Here I am again after a few weeks of radio silence. If anyone out there is still reading, apologies. This double identity as Cornwall Today editor and full-time freelance journo is pretty time-consuming.
Good news came my way in mid-March. Lou Poberskin, the neurosurgeon operated on my neck in December 2009, told me that though various problems remained I could crack on and start surfing again. He cautioned a 'mellow waves only' approach, but any wave is better than none and I was stoked to get the green light from a medico, some 16 months after my anterior cervical discectomy and fusion op.
Accordingly, I ventured to Sennen Cove and Spot G not with my two loyal hounds but with my knackered old K-bay 9"1' and a newly invigorated Harry (my elder son), himself stoked of late to find himself sponsored by Gul. I've surfed perhaps 10 times since the mid-March thumbs up, and it's been an interesting experience. One day at Spot G I had three head high right-handers that were among the best waves of my life, another at Sennen I surfed a couple of lefts that also rated very highly. A few sessions have been decidedly indifferent as I try to regain paddle fitness, some semblance of correct wave selection and general confidence. And today, and yesterday, and the day before, I had three of the worst surfs of my life. Some spinal cord compression is kicking around and my left leg is about 95% effective. It's fine for walking and even running, but foot drop occurs from time to time and it's on the wonky side. When it's like this, popping up is virtually impossible. If I was a goofty footer maybe it wouldn't be such a problem, but as a natural footer I found it, for the past three days' surfs, unbelievably difficult to force my left leg forward and onto the board as soon as I'd caught a wave.

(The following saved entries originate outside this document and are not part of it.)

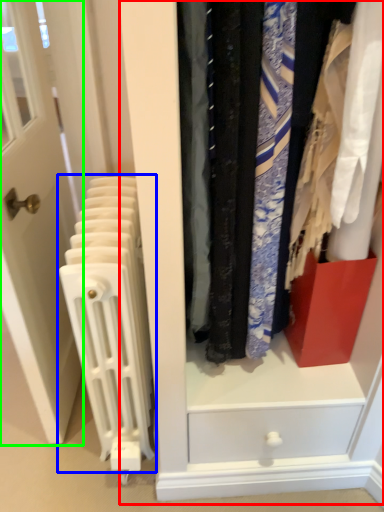 Question: Estimate the real-world distances between objects in this image. Which object is farther from dresser (highlighted by a red box), radiator (highlighted by a blue box) or door (highlighted by a green box)?

Choices:
 (A) radiator
 (B) door

Answer: (B) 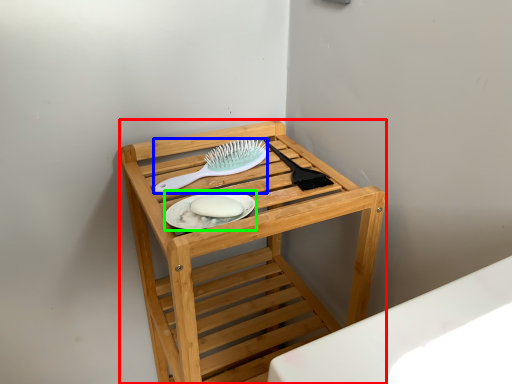 Question: Which object is the closest to the furniture (highlighted by a red box)? Choose among these: brush (highlighted by a blue box) or platter (highlighted by a green box).

Choices:
 (A) brush
 (B) platter

Answer: (A) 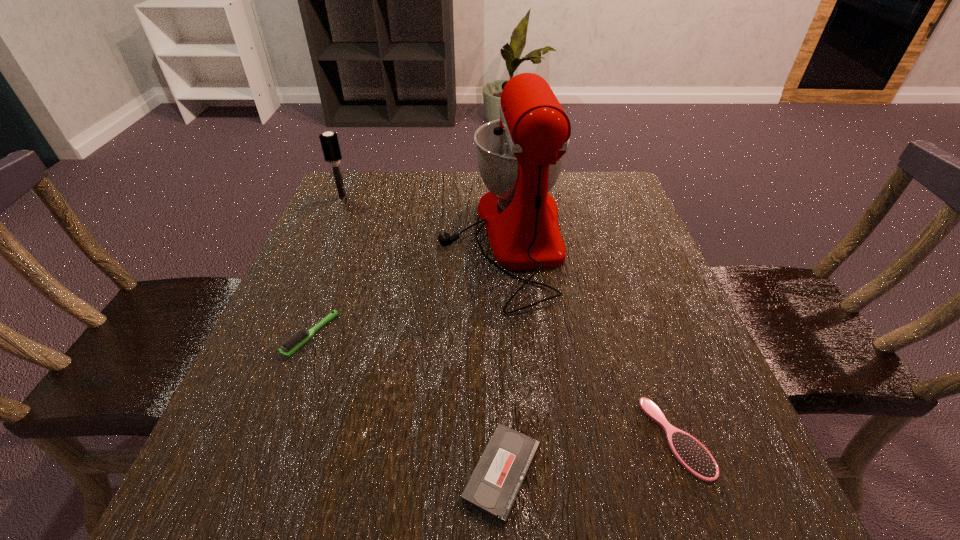 Identify the location of the tallest object. The width and height of the screenshot is (960, 540). pos(520,156).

Today, in fact, I was 'No Wave Wade'. Two hours of paddling and not a single wave ridden. Yesterday, I was 'Two Wave Wade', with three take-offs wholly aborted because I couldn't drive my left leg forward enough. And on Thursday, I was again a two wave Wade, with a series of disasters in between.
It's all very frustrating. I'm told I can surf again without fear of paralysis, so long as I take it easy; that seems a fair risk to me so I joyously return to the water. A couple of sessions are fantastic, and now this - a left leg that, at 95% effectiveness, is, and please excuse the term for I use it in its technical sense, spastic.
Trust me: having a spastic leg does not make for easy surfing.
Despite today's dismaying session, there are some positives. It's been great, these past six weeks, seeing so many familiar faces in the water. Aside from some sessions last summer, when I was definitely surfing against doctor's orders, I've barely been at my local breaks for 18 months. Returning and seeing everyone again is brilliant.
So, too, is surfing with Harry. He's as fluid and stylish as ever and pretty damn mature for a 15-year-old. Seeeing me struggling in the line-up today, he paddled over and encouraged me; afterwards, he quoted my words to him of a few years ago when he was learning to surf: "you can't have a good surf every time."
He's right. I just hope, though, that this left leg problem isn't permanent. If it is, it's very hard to see how I'll ever be up and riding again. Unless, that is, there is some kind of winch that could be deployed to haul me to my feet ...
Pictured: an image of futility and despair. But at least the sun is shining.